Below are records; reproduce exactly the lines from the one that has "7. Cookies and Other Tracking Technologies" through the one that has "data generated by", ends included, and nothing more.
= Beginning of Section =
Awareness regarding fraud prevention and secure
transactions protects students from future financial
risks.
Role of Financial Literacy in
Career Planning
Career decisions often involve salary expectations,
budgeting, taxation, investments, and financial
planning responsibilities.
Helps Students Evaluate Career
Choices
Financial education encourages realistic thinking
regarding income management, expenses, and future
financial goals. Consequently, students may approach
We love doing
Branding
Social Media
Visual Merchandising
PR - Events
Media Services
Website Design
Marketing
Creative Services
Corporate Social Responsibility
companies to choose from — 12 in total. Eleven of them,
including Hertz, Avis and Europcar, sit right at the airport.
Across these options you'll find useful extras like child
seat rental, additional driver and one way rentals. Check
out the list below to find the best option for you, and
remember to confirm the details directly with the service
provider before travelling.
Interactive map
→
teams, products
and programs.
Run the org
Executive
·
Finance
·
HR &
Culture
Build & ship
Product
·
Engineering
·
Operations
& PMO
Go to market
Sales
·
= End of Section =
= Beginning of Section =
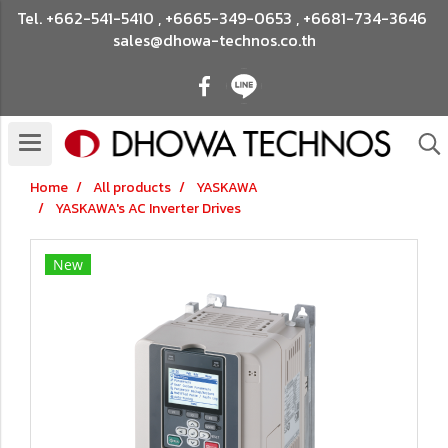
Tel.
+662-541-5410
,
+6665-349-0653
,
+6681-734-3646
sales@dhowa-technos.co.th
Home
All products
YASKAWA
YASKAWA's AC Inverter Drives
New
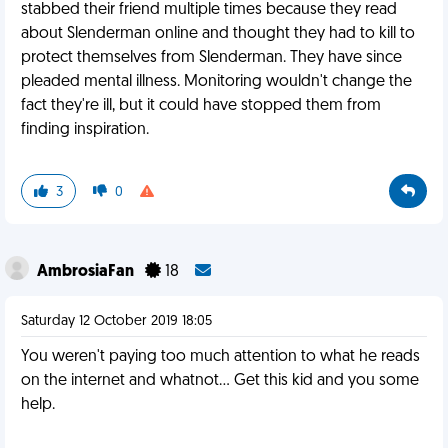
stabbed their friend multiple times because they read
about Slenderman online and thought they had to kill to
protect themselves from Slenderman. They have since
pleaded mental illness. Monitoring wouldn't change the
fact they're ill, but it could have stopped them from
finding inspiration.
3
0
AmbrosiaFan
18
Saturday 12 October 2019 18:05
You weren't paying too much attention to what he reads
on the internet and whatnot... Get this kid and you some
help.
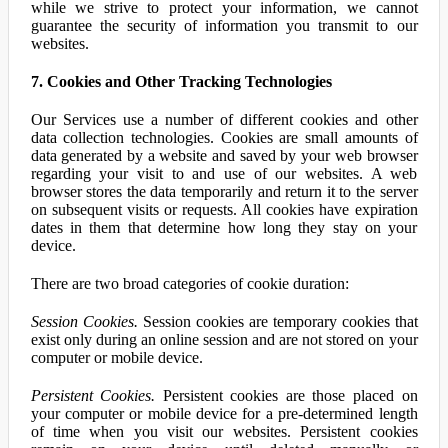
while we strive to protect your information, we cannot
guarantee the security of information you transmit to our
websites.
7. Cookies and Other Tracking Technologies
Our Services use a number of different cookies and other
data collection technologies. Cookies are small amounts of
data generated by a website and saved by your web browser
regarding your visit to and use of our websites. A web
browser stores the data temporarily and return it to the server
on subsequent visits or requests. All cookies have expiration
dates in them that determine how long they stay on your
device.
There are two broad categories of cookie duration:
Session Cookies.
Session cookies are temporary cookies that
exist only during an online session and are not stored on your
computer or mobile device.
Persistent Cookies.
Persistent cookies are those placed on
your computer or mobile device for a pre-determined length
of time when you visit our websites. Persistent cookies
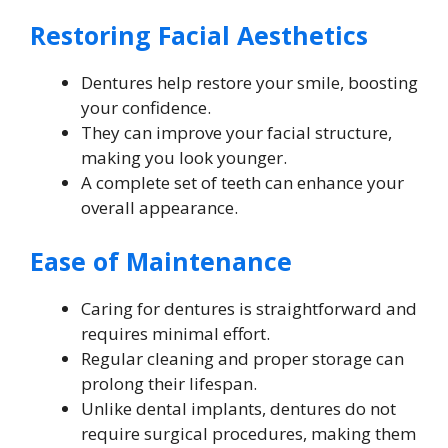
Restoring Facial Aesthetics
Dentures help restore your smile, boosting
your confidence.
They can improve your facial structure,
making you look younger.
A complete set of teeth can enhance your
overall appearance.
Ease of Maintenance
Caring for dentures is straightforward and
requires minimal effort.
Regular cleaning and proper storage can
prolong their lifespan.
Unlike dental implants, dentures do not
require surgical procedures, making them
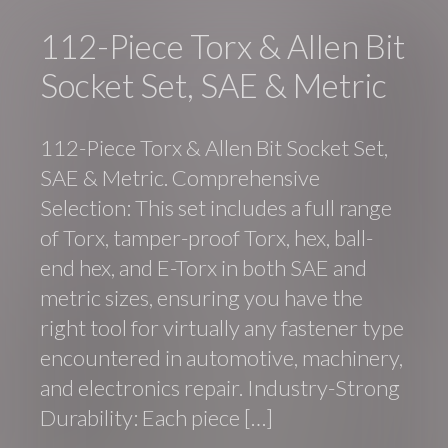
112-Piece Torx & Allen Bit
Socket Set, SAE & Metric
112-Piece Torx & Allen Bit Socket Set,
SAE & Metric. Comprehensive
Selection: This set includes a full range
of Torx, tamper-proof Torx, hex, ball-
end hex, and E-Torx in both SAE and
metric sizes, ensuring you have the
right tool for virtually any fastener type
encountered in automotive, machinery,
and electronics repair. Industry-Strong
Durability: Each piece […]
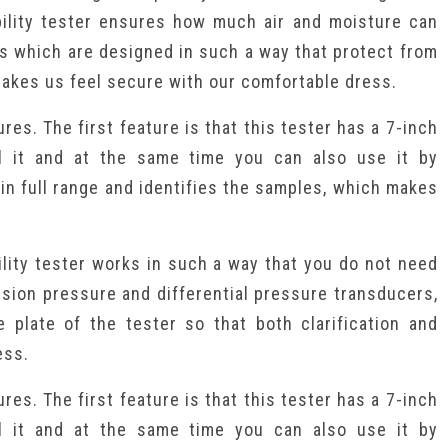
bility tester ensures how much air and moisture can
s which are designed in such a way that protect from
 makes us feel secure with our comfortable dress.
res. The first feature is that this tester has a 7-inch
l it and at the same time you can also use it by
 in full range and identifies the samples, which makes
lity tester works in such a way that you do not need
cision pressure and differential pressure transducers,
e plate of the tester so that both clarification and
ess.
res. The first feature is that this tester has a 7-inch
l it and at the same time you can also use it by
= End of Section =
= Beginning of Section =
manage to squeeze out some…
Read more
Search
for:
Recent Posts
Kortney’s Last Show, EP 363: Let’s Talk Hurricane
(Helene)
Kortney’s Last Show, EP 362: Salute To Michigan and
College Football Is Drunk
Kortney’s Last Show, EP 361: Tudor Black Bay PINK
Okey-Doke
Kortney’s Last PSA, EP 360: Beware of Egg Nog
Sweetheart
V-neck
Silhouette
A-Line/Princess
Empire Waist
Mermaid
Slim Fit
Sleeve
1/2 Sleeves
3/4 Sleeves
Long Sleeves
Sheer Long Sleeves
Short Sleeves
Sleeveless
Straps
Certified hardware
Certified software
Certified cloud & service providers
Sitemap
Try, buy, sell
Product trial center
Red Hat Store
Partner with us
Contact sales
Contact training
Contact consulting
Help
= End of Section =
Your response.
7. Cookies and Other Tracking Technologies
Our Services use a number of different cookies and other
data collection technologies. Cookies are small amounts of
data generated by a website and saved by your web browser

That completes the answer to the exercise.